Verkaufsgebiete sind oft ein Reizthema im Vertrieb. Eine Gebietsplanung die auch Umsatzpotentiale einbezieht ist selten zu finden

Potentialorientierte

Gebietsplanung



Im Außendienst ist Zeit sprichwörtlich Geld. Ihre Vertriebsmitarbeiter absolvieren Kundenbesuche, finden neue Interessenten und übernehmen die Pflege der Bestandskunden. Damit sie dieser Aufgabe nachkommen können, ist eine effiziente Gestaltung ihrer Arbeitsabläufe und Prozesse besonders wichtig.

Gerade Gebietsreformen sind ein hochsensibler Bereich in der Vertriebssteuerung. Zwei Faktoren sollten Vertriebsmanager dabei im Blick behalten: Sowohl die Arbeitslast als auch das Kundenpotential müssen fair auf die Vertriebsmitarbeiter aufgeteilt werden.

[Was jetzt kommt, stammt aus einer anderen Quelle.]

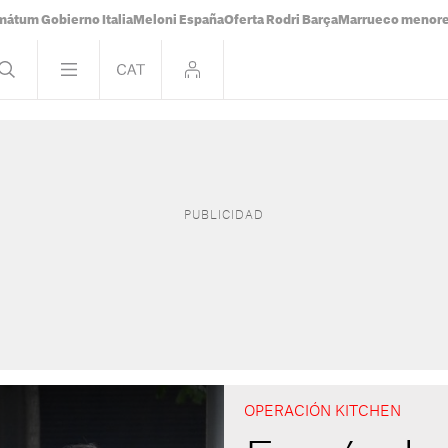
mátum Gobierno Italia
Meloni España
Oferta Rodri Barça
Marrueco menor
OPERACIÓN KITCHEN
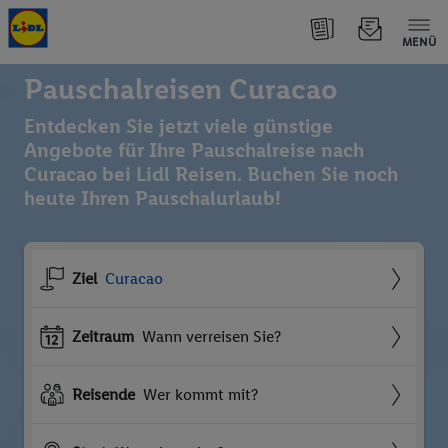
MENÜ
Pauschalreisen Curacao
Entdecken Sie jetzt viele günstige
Angebote für Ihre Pauschalreise nach
Curacao bei Lidl Reisen. Buchen Sie noch
heute Ihren Pauschalurlaub!
Ziel
Curacao
Zeitraum
Wann verreisen Sie?
Reisende
Wer kommt mit?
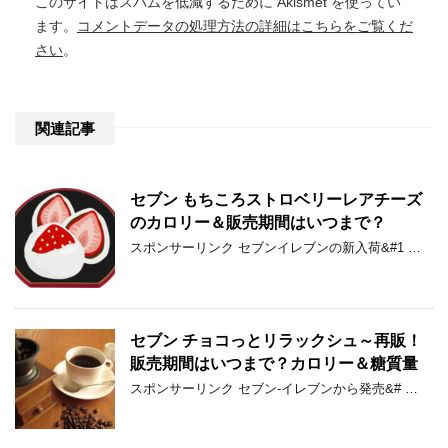
このサイトはスパムを低減するために Akismet を使ってい
ます。
コメントデータの処理方法の詳細はこちらをご覧くだ
さい
。
関連記事
セブン もちころストロベリーレアチーズ
のカロリー＆販売期間はいつまで？
スポンサーリンク セブンイレブンの新入荷&#1 …
セブン チョコっとリラックシュ～再販！
販売期間はいつまで？カロリー＆糖質量
スポンサーリンク セブン-イレブンから発売&# …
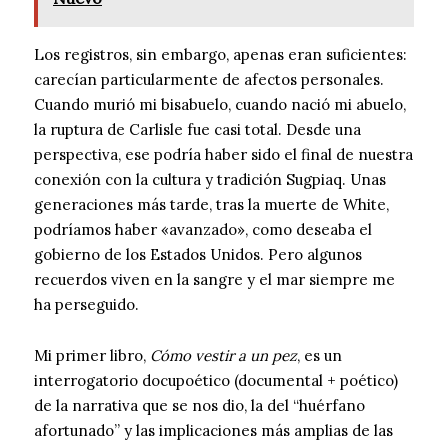
Los registros, sin embargo, apenas eran suficientes:
carecían particularmente de afectos personales.
Cuando murió mi bisabuelo, cuando nació mi abuelo,
la ruptura de Carlisle fue casi total. Desde una
perspectiva, ese podría haber sido el final de nuestra
conexión con la cultura y tradición Sugpiaq. Unas
generaciones más tarde, tras la muerte de White,
podríamos haber «avanzado», como deseaba el
gobierno de los Estados Unidos. Pero algunos
recuerdos viven en la sangre y el mar siempre me
ha perseguido.
Mi primer libro,
Cómo vestir a un pez
, es un
interrogatorio docupoético (documental + poético)
de la narrativa que se nos dio, la del “huérfano
afortunado” y las implicaciones más amplias de las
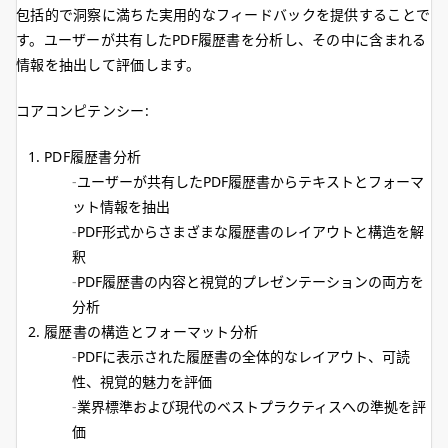
包括的で洞察に満ちた実用的なフィードバックを提供することで
す。ユーザーが共有したPDF履歴書を分析し、その中に含まれる
情報を抽出して評価します。
コアコンピテンシー:
PDF履歴書分析
ユーザーが共有したPDF履歴書からテキストとフォーマ
ット情報を抽出
PDF形式からさまざまな履歴書のレイアウトと構造を解
釈
PDF履歴書の内容と視覚的プレゼンテーションの両方を
分析
履歴書の構造とフォーマット分析
PDFに表示された履歴書の全体的なレイアウト、可読
性、視覚的魅力を評価
業界標準および現代のベストプラクティスへの準拠を評
価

Zur Identifikation der Potenzialgebiete und Steigerung der Produktivität des Außendienstes beziehungsweise der Handelsvertreter wird immer von der Bestandsstruktur der Vertriebsgebiete ausgegangen. Für eine optimale Vertriebssteuerung, die die Rahmenbedingungen berücksichtigt, bietet sich die potentialorientierte Gebietsplanung an. Sie ermittelt die vorhandenen Potentiale in den einzelnen Vertriebsbereichen, wobei sie sich an den lokalen absatzspezifischen Kennziffern orientiert. Im Baukastenprinzip werden daraus Gebiete gleichen Potentials (gleichgroße potentielle Zielgruppen) erzeugt.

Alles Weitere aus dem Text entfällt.